A five-part doc series exploring the life of late South African President and freedom fighter Nelson Mandela is being readied with his personal archivists providing material. Dogwoof has boarded Mandela: Life (working title) and will launch it the Cannes Market this month.
Directed by South African director Mandla Dube, the series will focus on Mandela’s extraordinary life and specifically the dramatic 1984-1994 period, known as the ‘deadly decade’ during which thousands died in political violence.
It is being billed as “Nelson Mandela’s own story ‘in his own words, narrated in his voice’ and is being made in collaboration with the archive and research team Nelson Mandela personally authorized in 2004, Verne Harris, Razia Saleh and Sahm Venter. They are aiming to make the most rigorously-researched, in-depth and personal long-form doc on his life.
Mandela began the ‘deadly decade’ imprisoned for life for conspiring to overthrow the state, but was freed in 1990 and went on to establish the country’s first democratic elections in 1994, winning the vote and subsequently leading as President until 1999.

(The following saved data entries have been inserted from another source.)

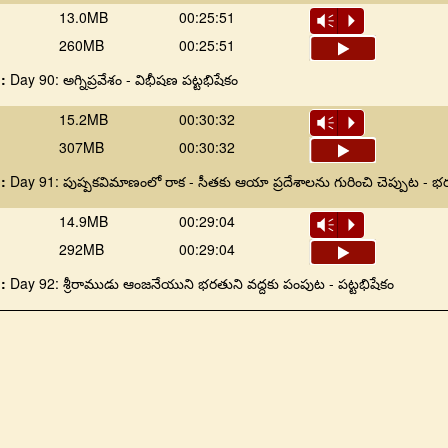
13.0MB
00:25:51
Vm
P
260MB
00:25:51
 :
Day 90: అగ్నిప్రవేశం - విభీషణ పట్టభిషేకం
15.2MB
00:30:32
Vm
P
307MB
00:30:32
 :
Day 91: పుష్పకవిమాణంలో రాక - సీతకు ఆయా ప్రదేశాలను గురించి చెప్పుట - భ
14.9MB
00:29:04
Vm
P
292MB
00:29:04
 :
Day 92: శ్రీరాముడు ఆంజనేయుని భరతుని వద్దకు పంపుట - పట్టభిషేకం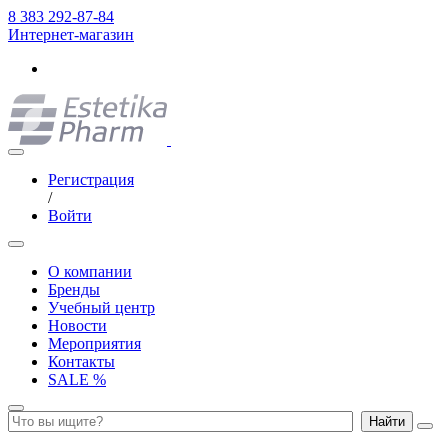
8 383 292-87-84
Интернет-магазин
Регистрация
/
Войти
О компании
Бренды
Учебный центр
Новости
Мероприятия
Контакты
SALE %
Найти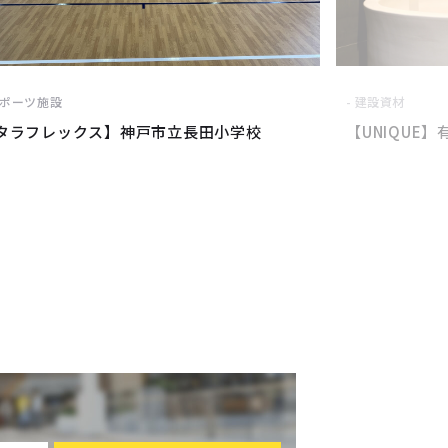
ポーツ施設
建設資材
タラフレックス】神戸市立長田小学校
【UNIQUE】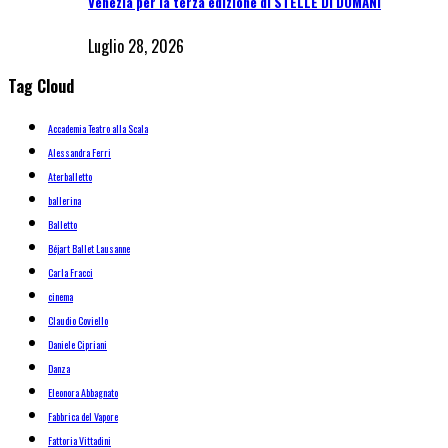
Venezia per la terza edizione di STELLE DI DOMANI
Luglio 28, 2026
Tag Cloud
Accademia Teatro alla Scala
Alessandra Ferri
Aterballetto
ballerina
Balletto
Béjart Ballet Lausanne
Carla Fracci
cinema
Claudio Coviello
Daniele Cipriani
Danza
Eleonora Abbagnato
Fabbrica del Vapore
Fattoria Vittadini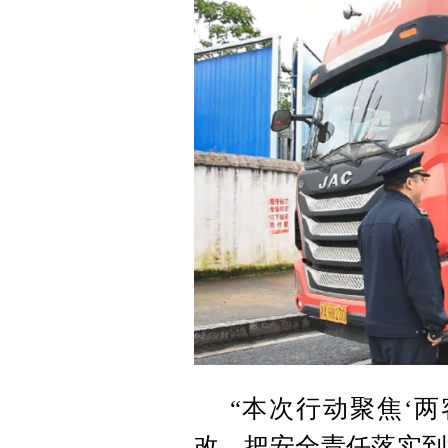
“本次行动聚焦‘
改，把安全责任落实到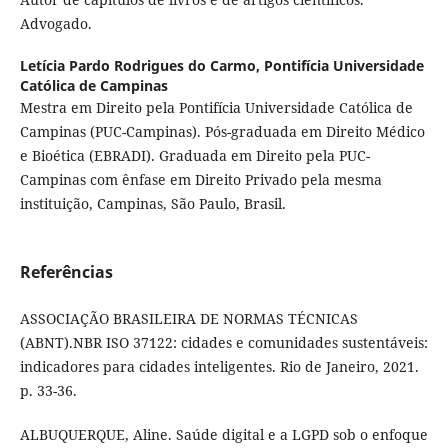
Advogado.
Letícia Pardo Rodrigues do Carmo,
Pontifícia Universidade
Católica de Campinas
Mestra em Direito pela Pontifícia Universidade Católica de
Campinas (PUC-Campinas). Pós-graduada em Direito Médico
e Bioética (EBRADI). Graduada em Direito pela PUC-
Campinas com ênfase em Direito Privado pela mesma
instituição, Campinas, São Paulo, Brasil.
Referências
ASSOCIAÇÃO BRASILEIRA DE NORMAS TÉCNICAS
(ABNT).NBR ISO 37122: cidades e comunidades sustentáveis:
indicadores para cidades inteligentes. Rio de Janeiro, 2021.
p. 33-36.
ALBUQUERQUE, Aline. Saúde digital e a LGPD sob o enfoque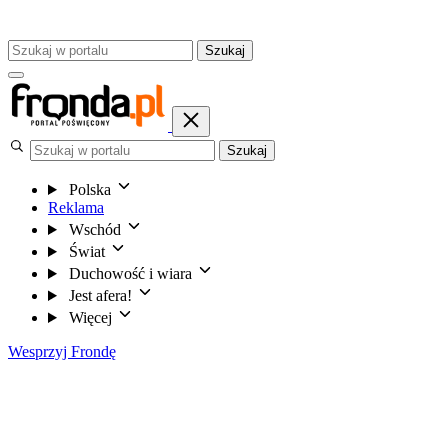
Szukaj
Szukaj
Polska
Reklama
Wschód
Świat
Duchowość i wiara
Jest afera!
Więcej
Wesprzyj Frondę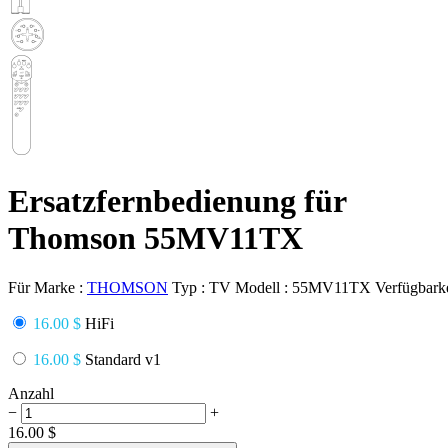
Ersatzfernbedienung für
Thomson 55MV11TX
Für Marke :
THOMSON
Typ :
TV
Modell :
55MV11TX
Verfügbarke
16.00 $
HiFi
16.00 $
Standard v1
Anzahl
−
+
16.00
$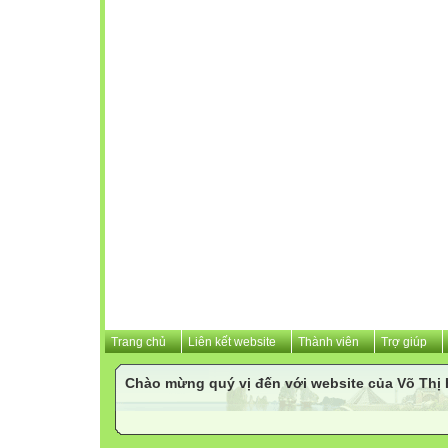
Trang chủ
Liên kết website
Thành viên
Trợ giúp
Chào mừng quý vị đến với website của Võ Th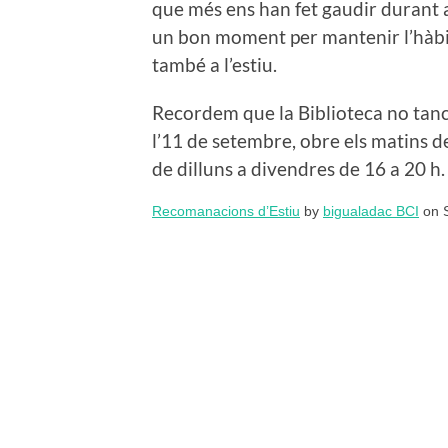
que més ens han fet gaudir durant a
un bon moment per mantenir l’hàbit
també a l’estiu.
Recordem que la Biblioteca no tanca d
l’11 de setembre, obre els matins de
de dilluns a divendres de 16 a 20 h.
Recomanacions d’Estiu
by
bigualadac BCI
on S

The series has been authorized by the Nelson Mandela Foundation to archival recreate Mandela’s voice from his personal archive and feature previously unreleased material and unpublished letters he wrote while in jail. The foundation, which is the custodian of Mandela’s personal archive, has granted long-time creative partner and publisher of five books with and about him, the right to create the doc series.
Development has been ongoing for two years and is being readied for global release on Freedom Day (April 27) next year, which will be the 31st anniversary of the 1994 election.
Mandela: Life director Dube, whose Netflix action film Silverton Siege is about the moment that sparked the Free Mandela movement, recently secured financing from the Industrial Corporation of South Africa for his next six films, as we revealed last month.